As seat, the town of Cuajinicuilapa is the local government for ninety communities, which together cover an area of 715km2. The municipality borders the municipalities of Azoyú, Ometepec, Juchitán and Marquelia with the Pacific Ocean to the south and west and the state of Oaxaca to the east. It has 28 preschools, 41 primary schools, 14 middle schools and three public high schools. There is also a vocational school and a high school run by the Universidad Autónoma de Guerrero. The main roads of the municipality are Highway 200 connecting Acapulco and Pinotepa Nacional and the local road connecting Cuajinicuilapa with Punta Maldonado. The rest of the communities are connected by dirt roads.

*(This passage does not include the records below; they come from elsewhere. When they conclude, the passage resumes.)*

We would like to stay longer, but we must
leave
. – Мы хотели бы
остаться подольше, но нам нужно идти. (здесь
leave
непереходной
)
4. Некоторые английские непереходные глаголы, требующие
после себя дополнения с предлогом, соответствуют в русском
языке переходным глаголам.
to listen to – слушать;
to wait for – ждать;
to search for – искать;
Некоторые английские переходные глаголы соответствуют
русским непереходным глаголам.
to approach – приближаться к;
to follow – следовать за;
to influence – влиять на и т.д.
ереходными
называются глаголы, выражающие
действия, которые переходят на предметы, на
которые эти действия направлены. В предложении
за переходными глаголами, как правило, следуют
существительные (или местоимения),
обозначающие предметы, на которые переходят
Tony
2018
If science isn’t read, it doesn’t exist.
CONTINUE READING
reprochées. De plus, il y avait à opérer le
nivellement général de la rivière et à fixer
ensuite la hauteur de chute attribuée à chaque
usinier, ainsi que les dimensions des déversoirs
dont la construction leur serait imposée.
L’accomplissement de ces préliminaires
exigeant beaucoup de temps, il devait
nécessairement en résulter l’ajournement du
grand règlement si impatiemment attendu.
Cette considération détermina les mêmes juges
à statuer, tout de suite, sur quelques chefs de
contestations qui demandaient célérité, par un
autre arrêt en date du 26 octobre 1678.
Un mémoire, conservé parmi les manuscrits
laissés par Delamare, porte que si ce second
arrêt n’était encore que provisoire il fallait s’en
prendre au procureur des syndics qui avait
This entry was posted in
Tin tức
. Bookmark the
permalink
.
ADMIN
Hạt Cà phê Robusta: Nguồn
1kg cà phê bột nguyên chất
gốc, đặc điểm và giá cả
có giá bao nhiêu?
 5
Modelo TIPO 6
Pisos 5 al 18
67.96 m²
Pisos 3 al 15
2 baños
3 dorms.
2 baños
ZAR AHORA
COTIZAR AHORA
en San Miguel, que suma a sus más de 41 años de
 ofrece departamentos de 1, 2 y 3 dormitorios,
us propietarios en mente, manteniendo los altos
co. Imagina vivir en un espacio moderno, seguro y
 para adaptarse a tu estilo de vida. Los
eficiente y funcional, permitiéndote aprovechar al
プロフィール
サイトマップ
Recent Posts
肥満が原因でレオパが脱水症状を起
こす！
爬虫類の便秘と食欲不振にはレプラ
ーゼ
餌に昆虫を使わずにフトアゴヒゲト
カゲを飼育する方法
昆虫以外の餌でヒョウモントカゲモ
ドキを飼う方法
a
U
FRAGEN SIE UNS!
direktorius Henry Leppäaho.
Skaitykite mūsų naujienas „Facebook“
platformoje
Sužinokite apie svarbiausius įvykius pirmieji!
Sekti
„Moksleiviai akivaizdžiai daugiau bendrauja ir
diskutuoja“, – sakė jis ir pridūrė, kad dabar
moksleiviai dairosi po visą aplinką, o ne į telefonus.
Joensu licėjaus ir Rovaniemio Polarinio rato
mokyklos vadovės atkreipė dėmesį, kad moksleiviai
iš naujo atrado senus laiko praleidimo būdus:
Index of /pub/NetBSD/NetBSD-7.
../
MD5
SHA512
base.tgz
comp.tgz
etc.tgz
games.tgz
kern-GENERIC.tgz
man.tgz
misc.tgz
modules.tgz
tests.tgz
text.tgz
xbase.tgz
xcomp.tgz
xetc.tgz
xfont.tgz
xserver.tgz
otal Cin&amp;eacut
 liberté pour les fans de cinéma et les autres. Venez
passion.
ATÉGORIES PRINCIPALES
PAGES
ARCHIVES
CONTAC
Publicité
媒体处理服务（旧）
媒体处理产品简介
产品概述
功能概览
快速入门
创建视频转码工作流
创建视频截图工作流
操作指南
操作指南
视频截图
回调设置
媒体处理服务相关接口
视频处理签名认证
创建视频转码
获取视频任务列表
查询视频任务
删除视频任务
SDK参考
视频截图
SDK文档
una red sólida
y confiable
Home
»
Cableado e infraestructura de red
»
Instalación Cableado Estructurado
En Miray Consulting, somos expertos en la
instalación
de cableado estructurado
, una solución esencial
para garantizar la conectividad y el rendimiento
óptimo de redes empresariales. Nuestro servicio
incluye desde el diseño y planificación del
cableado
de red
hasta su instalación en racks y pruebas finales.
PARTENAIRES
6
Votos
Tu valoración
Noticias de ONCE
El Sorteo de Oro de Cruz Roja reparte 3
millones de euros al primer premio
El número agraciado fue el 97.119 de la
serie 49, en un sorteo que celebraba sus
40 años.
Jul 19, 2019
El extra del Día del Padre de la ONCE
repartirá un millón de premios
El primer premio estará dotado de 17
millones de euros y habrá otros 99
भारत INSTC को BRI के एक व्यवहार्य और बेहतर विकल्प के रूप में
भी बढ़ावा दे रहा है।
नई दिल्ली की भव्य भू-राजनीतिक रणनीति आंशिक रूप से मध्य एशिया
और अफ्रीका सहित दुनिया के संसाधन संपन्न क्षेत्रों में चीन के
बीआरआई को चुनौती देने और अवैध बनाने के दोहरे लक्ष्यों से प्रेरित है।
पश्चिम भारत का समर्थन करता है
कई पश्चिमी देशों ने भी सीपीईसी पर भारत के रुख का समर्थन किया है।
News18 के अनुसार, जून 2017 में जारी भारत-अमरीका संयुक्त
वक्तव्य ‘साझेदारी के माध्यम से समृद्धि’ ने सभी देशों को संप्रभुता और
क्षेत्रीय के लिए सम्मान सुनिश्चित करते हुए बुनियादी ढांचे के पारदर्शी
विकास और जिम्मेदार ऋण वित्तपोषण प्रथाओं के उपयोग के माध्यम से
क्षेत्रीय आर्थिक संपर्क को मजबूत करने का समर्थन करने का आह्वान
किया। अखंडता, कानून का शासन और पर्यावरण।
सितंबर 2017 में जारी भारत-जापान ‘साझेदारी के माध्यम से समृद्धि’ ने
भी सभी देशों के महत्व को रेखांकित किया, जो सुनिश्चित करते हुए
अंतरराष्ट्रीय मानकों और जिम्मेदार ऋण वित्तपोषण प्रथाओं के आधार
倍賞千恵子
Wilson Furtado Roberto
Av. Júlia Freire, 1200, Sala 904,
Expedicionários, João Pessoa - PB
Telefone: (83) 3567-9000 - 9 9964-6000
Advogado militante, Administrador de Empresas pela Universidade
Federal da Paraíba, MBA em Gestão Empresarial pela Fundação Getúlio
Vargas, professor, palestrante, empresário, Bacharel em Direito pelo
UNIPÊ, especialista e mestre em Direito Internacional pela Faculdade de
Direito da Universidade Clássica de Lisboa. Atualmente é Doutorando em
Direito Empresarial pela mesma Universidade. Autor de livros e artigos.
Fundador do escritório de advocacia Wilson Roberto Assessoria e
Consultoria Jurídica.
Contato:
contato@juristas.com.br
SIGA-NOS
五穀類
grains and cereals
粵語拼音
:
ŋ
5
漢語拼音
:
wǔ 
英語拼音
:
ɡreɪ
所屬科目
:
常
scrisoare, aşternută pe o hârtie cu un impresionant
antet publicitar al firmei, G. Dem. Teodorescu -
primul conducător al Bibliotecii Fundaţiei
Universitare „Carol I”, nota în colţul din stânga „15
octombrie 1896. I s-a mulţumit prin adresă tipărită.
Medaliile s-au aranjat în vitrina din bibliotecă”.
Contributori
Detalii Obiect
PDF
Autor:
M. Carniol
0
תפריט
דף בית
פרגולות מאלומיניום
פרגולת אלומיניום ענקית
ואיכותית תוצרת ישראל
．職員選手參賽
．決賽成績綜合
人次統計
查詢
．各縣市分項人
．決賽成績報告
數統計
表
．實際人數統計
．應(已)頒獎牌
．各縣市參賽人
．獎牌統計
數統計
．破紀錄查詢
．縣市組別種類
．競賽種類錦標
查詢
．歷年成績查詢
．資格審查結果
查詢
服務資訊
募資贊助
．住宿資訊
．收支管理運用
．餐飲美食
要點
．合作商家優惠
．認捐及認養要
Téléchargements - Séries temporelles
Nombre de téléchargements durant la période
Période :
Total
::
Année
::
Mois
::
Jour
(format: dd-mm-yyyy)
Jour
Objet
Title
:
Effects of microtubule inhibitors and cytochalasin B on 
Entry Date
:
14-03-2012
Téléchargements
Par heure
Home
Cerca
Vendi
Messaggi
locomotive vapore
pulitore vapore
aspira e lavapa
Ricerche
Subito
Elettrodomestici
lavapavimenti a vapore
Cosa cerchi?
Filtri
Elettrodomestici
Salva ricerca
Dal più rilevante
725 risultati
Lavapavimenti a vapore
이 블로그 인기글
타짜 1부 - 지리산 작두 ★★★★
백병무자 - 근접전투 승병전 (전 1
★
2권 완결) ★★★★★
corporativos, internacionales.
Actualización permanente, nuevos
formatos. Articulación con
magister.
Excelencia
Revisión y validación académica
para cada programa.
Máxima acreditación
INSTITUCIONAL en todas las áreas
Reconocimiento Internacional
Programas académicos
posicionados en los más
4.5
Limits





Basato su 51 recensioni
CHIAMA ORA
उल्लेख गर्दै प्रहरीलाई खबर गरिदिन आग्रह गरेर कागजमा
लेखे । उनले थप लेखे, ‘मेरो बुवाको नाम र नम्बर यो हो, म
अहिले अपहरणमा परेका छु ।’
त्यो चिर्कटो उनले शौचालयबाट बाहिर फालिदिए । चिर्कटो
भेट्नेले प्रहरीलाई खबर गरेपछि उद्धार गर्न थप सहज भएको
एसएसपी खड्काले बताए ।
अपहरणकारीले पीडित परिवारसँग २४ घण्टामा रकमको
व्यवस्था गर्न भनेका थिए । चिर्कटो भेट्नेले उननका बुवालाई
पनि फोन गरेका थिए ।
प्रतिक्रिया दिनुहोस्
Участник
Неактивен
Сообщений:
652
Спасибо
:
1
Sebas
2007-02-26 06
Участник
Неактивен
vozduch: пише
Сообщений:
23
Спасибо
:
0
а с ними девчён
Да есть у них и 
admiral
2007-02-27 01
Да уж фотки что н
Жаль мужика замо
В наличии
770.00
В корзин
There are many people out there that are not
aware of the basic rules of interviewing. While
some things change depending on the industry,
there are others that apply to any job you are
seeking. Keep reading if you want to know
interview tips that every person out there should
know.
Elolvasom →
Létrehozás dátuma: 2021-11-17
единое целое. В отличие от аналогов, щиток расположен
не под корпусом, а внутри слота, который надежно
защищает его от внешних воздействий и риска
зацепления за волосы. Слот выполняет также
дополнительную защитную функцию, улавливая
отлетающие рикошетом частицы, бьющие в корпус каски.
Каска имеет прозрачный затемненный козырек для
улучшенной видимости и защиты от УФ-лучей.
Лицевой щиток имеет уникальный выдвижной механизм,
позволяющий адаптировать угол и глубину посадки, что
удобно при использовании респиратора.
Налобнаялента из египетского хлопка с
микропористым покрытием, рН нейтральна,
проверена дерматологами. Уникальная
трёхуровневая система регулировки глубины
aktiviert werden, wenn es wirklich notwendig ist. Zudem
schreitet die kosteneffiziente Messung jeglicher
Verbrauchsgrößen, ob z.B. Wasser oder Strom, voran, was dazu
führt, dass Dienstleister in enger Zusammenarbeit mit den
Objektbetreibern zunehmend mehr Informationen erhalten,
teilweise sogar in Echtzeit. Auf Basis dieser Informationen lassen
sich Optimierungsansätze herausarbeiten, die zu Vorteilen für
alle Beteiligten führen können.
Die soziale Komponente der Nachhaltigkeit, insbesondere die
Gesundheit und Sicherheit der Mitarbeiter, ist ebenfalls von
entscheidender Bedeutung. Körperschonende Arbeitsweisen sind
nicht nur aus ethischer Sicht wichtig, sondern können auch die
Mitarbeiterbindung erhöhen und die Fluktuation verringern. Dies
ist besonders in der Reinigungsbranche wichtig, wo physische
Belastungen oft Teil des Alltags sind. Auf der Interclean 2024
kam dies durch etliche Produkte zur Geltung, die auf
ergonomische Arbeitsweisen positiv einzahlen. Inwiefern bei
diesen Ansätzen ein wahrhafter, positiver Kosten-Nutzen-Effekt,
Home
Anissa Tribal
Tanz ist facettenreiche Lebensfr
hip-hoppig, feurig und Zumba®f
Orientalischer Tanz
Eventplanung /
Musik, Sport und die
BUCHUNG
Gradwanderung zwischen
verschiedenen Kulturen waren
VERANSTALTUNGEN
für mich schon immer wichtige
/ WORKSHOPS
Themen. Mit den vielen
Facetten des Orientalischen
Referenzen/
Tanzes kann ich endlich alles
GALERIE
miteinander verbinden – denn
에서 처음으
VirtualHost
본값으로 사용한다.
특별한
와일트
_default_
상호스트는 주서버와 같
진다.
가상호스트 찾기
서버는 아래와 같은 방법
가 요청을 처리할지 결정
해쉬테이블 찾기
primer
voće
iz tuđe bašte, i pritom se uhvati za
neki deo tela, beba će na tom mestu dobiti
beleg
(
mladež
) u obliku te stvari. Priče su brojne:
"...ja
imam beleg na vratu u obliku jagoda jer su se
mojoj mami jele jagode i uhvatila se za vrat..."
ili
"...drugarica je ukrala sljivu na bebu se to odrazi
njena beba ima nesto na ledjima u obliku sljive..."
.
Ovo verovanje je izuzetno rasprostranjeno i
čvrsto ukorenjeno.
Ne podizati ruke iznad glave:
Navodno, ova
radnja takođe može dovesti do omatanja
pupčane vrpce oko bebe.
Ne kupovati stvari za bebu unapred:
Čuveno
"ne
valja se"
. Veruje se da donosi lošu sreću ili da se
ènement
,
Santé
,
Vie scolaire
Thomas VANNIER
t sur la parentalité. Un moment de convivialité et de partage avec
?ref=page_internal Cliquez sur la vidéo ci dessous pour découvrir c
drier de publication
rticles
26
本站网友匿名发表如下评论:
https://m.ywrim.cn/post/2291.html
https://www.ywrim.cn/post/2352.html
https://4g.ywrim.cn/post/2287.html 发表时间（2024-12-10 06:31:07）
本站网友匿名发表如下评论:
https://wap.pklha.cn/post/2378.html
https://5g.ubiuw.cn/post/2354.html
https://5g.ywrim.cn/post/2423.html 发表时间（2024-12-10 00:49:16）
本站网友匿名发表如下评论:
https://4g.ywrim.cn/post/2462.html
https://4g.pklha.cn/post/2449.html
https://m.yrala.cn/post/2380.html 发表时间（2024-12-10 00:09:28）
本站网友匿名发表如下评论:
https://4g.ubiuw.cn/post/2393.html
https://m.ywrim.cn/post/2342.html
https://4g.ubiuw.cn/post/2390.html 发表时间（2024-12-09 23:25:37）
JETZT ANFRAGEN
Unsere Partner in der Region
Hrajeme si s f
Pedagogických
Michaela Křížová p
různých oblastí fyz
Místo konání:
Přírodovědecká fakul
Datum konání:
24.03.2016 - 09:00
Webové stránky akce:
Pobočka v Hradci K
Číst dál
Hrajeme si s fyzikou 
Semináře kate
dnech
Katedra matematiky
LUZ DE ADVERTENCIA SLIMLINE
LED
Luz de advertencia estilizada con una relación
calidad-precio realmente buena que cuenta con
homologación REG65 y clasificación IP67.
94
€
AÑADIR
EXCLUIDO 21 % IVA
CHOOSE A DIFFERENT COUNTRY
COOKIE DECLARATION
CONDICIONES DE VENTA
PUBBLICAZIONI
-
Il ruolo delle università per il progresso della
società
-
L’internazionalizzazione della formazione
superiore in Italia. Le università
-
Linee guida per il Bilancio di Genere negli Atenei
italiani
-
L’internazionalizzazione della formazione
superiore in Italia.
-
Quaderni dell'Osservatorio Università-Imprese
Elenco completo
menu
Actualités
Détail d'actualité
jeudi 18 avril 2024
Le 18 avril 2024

One notable Afro-Mexican community outside the seat is San Nicolás. The residents here have a reputation for festivities and dancing. It is said that people have gotten ill and even died after parties called fandangos, which can last for up to three days. Another community with an Afro-Mexican population is Barajillas.

The Playa de Tierra Colorada is located in the community of the same name located between Punta Maldonado and the Barra de Tecoanapa. The area was declared an ecological reserve by the municipality in 1986 because it is a breeding area for marine turtles as well as its rich vegetation.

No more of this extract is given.